The market has been on an incredible daily pattern of reversing direction. After Friday’s down day last week, Monday was up. Then Tuesday was down. Wednesday was then up. Thursday was down. And now maybe Friday will be up. The market has posted very few two-day moves the past month. It makes for a very dangerous environment for trading. Even major hedge funds have been getting burned lately. It is a time when extrapolating from the mood of the moment can be very dangerous.

Right, and then there is the issue of the global downturn. What’s that? You hadn’t noticed a global downturn? You can be forgiven that. The press seems to report just one theme and that’s a rising China. The oft-cited country of 1.3 billion people in need of phones, cars, refrigerators, and new sports centers for the 2008 Olympics is expected to buy everything on Earth. Commodities investors see nothing but rising charts as China secures oil, China buys aluminum, and China uses ten times the concrete that America uses. Isn’t all the world ringing the cash register for its Chinese customers?

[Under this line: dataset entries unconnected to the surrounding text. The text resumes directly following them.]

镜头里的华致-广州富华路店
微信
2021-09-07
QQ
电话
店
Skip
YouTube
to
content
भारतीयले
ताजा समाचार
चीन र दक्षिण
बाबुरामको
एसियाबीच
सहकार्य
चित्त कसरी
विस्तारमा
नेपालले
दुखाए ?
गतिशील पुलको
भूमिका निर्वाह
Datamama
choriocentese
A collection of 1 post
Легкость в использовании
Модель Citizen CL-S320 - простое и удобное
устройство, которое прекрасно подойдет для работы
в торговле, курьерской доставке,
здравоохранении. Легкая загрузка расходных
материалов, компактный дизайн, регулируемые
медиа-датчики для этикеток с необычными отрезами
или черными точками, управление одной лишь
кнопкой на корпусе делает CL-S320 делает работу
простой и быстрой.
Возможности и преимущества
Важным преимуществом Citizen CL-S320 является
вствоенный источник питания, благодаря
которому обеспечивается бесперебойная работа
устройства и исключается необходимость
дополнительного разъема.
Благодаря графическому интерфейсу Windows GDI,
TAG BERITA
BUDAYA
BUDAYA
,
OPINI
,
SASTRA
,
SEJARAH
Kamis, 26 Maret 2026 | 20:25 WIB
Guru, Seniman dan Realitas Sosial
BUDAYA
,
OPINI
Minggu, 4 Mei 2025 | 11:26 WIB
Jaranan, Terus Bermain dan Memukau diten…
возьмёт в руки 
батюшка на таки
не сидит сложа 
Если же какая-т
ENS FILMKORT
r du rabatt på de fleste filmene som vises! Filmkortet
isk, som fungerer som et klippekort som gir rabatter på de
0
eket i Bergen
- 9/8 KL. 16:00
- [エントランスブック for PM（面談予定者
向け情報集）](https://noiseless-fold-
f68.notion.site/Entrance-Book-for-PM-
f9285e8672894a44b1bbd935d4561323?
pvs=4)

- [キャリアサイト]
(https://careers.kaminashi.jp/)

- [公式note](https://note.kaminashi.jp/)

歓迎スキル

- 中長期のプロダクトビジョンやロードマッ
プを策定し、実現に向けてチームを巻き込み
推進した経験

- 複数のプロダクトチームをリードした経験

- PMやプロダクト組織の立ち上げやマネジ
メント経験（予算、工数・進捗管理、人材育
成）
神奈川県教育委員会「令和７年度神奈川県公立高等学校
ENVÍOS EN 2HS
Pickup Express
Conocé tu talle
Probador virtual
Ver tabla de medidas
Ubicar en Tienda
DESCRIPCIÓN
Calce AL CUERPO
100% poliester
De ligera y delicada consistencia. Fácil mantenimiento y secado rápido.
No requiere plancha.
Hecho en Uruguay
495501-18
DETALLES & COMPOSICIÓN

Perhaps not. Or, at least, perhaps not as much as has been reported. Things were definitely on an upstreak for a couple of years there, after which the rosy articles began appearing. That’s a sure sign of the end. Just as I bet on dropping materials prices, they did indeed reverse course and we profited. Our profits, however, meant a reversal of fortune at materials companies. Their growth rates have slowed considerably. They’re only a small part of the global picture of slowing growth, captured well in this excerpt from Economist.com:

The evidence is mounting that global growth has slowed. In America, output grew by an annualised 3.1% in the first three months of 2005, the slowest pace for two years. More recent figures, from weak retail sales to soggy consumer confidence, suggest this “soft patch” may be getting softer by the day. In Britain, the latest numbers — in retail sales and manufacturing — point to weaker growth. And in the euro zone, sluggish economies are looking ever more lethargic. [full article]

Yes, it looks like a great time to take a walk among spring flowers and forget about the markets for a while. They won’t go anywhere. They’ll still be here when you get back. And I have a hunch they’ll be sporting cheaper prices.